Mais l'attitude des enfants, comme dans beaucoup de pays du Sud, est impressionnante et chaleureuse. Si au départ, ils partent en courant à notre vue, c'est pour ramener toute une horde d'amis pour nous regarder passer, faisant bonjour avec leur main en criant: Toubab bonjour! C'est le party, j'ai envie de dire. Ils ont l'air aussi contents qu'un Canadien qui reçoit une console vidéo. Vient ensuite le sentiment d'importance chez l'homme occidental. Je mets mes lunettes, et je me sens comme une rock star, avec tous ces enfants qui m'accueillent moi, l'air triomphant (on peut bien se créer des histoires non?).

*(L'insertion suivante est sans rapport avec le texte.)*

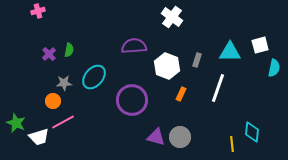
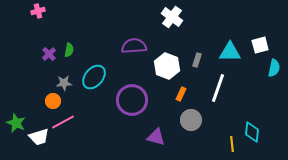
gray circle: moved 11 px right, 17 px up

Et pourtant, la scène se répète le matin suivant, alors que je décide d'utiliser mon premier matin dans ce village désertique pour partir du bon pied: je vais faire mon jogging à 6h30 du matin! Courageux, et à la fois logique pour ne pas avoir trop chaud (notons qu'entre 11h30 et 15h30, toute activité physique d'importance est susceptible de faire croire aux autres que vous sortez de la douche...), je pars courir. J'avoue réaliser de plein fouet que je suis en Afrique. Le paysage est caractérisé par une route de terre rouge poussiéreuse, avec un ou deux camions surchargés de personnes et de bagages à l'intérieur, sur le toit et à l'arrière (des gens se tiennent debout sur le pare-choc arrière). Je cours, comptant les baobabs que je passe, et voilà que je croise deux ou trois cases (regroupement de plusieurs familles à l'intérieur d'une clôture). Des enfants jouent à la lutte sénégalaise à droite et à gauche, des petites filles pleine d'énergie qui m'applaudissent et me crient encore: toubab bonjour! Voilà, la rock star revient.

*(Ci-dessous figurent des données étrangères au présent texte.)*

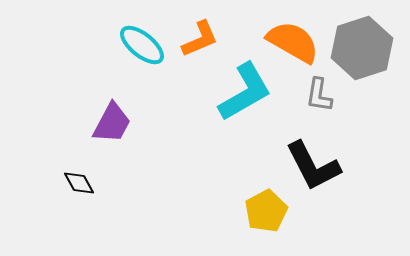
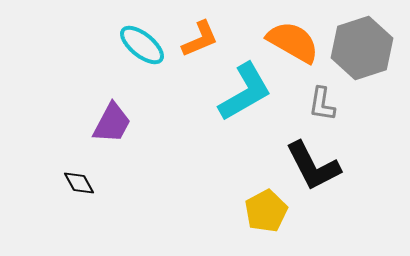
gray L-shape: moved 3 px right, 9 px down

Le Toubab. je demande à Maissa (notre interprète et animateur de la communauté) pourquoi les enfants aiment tant les toubabs. Il me réponde simplement: «Les enfants aiment les étrangers». C'est définitivement vrai. Il est si facile de prendre un bébé dans ses bras, de faire rire un enfant avec des bruits et des visages étranges, ou même de faire danser les plus vieux en dansant nous mêmes.
Lors d'une visite dans un village, photo spontanée

Rire, rien de plus facile ici.

Aujourd'hui, 15 juin, en visite dans un village pour le suivi d'un projet de l'an passé, les gens si souriant m'ont incité à prendre cette photo. Je ne peux vous transmettre l'excitation qui régnait à ce moment.

Je suis donc un toubab, et cela est parfaitement visible dans cette photo. Ce nom donné à l'étranger, qu'on le veuille ou non. Je serai donc toubab, un étranger pour le reste du voyage, et ferai en sorte d'en être un qui soit agréable pour ces enfants au sourire contagieux.